Future sentiments dampened by second COVID wave
Source: Knight Frank Research Please note: Data for 2018 is out there for Q1 and Q4 only.
Influenced by the alter in macroeconomic developments and the second wave of COVID, stakeholder outlook on the all round financial momentum has faltered marginally in Q1 2021. 85% of the Q1 2021 survey respondents – down from the 93% of Q4 2020 – now count on improvement or stability in the all round financial overall health in the next six months. The remaining 15% – up from 7% in Q4 2020 – think that financial overall health would worsen more than the next six months.
On the credit availability front, the stakeholder outlook has shifted from positive to observant as 81% of the Q1 2021 survey respondents – down from the 87% of Q4 2020 – count on the funding situation to either boost or to stay the exact same for the coming six months.
Rajani Sinha, Chief Economist and National Director Research, Knight Frank, mentioned, “Since Q4 2020, the Real estate sector had started seeing a meaningful recovery in line with the overall macro-economic revival in the country. However, with the second wave of COVID raging in India, the real estate future sentiments have weakened, as the industry stakeholders grapple with the pandemic related uncertainties. With industry players turning cautious, the six month outlook for real estate has weakened across the parameters of demand, supply and pricing in Q1 2021, even while the sentiment scores continue to remain in the optimistic zone.

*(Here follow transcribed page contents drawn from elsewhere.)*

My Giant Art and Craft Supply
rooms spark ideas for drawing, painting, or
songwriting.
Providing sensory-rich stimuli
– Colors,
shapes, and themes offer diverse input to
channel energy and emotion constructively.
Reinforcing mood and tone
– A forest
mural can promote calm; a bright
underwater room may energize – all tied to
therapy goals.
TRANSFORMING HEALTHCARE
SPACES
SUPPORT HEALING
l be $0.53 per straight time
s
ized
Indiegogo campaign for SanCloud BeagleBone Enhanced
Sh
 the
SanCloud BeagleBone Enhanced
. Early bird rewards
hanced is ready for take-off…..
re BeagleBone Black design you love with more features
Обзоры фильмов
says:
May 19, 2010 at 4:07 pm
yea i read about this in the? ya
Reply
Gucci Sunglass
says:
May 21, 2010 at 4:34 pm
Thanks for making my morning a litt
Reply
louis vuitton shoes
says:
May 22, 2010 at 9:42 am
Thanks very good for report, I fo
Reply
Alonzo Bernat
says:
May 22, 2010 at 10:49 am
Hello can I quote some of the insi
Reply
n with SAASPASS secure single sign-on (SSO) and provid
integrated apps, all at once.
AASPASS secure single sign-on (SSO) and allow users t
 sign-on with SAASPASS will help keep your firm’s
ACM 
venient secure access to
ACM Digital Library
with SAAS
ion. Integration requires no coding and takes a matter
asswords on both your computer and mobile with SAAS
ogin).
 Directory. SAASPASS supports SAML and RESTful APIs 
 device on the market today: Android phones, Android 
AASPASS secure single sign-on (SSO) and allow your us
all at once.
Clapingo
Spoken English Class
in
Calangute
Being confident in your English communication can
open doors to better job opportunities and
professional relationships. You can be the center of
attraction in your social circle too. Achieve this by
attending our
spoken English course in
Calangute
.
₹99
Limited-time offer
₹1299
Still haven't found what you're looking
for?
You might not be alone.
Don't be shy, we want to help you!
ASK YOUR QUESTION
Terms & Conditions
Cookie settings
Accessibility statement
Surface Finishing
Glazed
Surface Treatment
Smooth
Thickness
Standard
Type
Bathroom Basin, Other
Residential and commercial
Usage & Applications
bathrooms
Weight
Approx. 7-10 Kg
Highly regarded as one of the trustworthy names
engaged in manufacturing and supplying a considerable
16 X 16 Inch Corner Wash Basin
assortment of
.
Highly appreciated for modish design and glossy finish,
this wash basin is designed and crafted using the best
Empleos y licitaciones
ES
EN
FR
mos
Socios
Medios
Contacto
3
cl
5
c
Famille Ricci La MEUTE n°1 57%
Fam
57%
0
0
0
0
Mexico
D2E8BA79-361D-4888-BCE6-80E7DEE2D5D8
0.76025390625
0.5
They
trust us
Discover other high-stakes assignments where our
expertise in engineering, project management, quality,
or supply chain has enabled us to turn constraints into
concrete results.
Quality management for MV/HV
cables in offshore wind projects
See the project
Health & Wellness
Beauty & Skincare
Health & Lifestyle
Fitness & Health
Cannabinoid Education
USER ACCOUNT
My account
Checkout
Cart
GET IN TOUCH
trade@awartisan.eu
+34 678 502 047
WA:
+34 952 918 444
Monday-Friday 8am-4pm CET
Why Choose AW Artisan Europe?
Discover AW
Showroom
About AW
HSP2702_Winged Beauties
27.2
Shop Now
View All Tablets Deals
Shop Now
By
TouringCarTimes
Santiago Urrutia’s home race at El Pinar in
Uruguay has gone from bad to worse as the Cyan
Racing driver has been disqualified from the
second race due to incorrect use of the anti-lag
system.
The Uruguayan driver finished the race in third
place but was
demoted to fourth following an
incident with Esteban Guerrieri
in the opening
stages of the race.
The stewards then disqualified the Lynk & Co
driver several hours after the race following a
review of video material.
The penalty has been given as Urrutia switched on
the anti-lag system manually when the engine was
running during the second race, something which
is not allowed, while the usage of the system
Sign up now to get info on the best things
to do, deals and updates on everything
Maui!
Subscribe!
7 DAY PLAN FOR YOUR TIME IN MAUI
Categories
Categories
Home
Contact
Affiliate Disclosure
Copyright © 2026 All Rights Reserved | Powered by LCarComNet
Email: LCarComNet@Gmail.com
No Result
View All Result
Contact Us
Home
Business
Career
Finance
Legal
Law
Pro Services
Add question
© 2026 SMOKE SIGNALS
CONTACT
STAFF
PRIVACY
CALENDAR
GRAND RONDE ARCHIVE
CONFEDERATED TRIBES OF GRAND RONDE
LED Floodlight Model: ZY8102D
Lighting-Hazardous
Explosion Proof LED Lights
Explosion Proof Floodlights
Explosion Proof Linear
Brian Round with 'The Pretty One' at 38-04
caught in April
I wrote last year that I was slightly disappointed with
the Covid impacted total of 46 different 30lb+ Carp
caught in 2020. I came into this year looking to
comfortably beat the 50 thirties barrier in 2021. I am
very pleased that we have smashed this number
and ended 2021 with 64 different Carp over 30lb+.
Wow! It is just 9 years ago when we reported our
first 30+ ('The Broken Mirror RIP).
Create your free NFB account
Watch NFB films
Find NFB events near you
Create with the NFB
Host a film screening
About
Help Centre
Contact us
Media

Economy’s return to normalcy will depend on the pace of vaccination and the time taken to control the second wave of COVID. Apart from the pace of vaccination, government decisions on lockdown restrictions will largely determine the performance of real estate sector in the coming months.”
Office Market Outlook: New Supply, Leasing and Rents
The workplace market place was displaying a healthier recovery from Q4 2020. However, the second wave of COVID and the resultant mobility restrictions and attainable lockdowns in some cities have adversely impacted workplace occupancy levels. This has resulted in weakening of the workplace market place outlook for the next six months.
In Q1 2021, 58% of the survey respondents have been of the opinion that the new provide in the workplace market place would boost or stay the exact same in the coming six months.
As far as rentals are concerned, 44% of the Q1 2021 survey respondents count on workplace rentals to stay steady more than the next six months.
Residential Market Outlook: Launches, Sales and Prices
Even with the increasing COVID infections due to the fact March 2021, the share of respondents that count on the residential market place to develop or stay steady in the next six months is more than 80%, across parameters of launches, sales and costs.
In Q1 2021, 65% of the survey respondents have been of the opinion that residential launches will raise in the next six months. 26% respondents felt that new project launches would stay the exact same in the coming six months.
On the demand front, 64% of the Q1 2021 survey respondents count on an raise in sales activity more than the next six months. The share of respondents who anticipated the sales activity to continue at the exact same pace more than the next six months jumped from 13% in Q4 2020 to 23% in Q1 2021.
With regards to residential costs, 48% of the Q1 2020 survey respondents – up from 38% in Q4 2020 – think that costs will raise more than the next six months, although 43% have been of the opinion that costs would stay the exact same.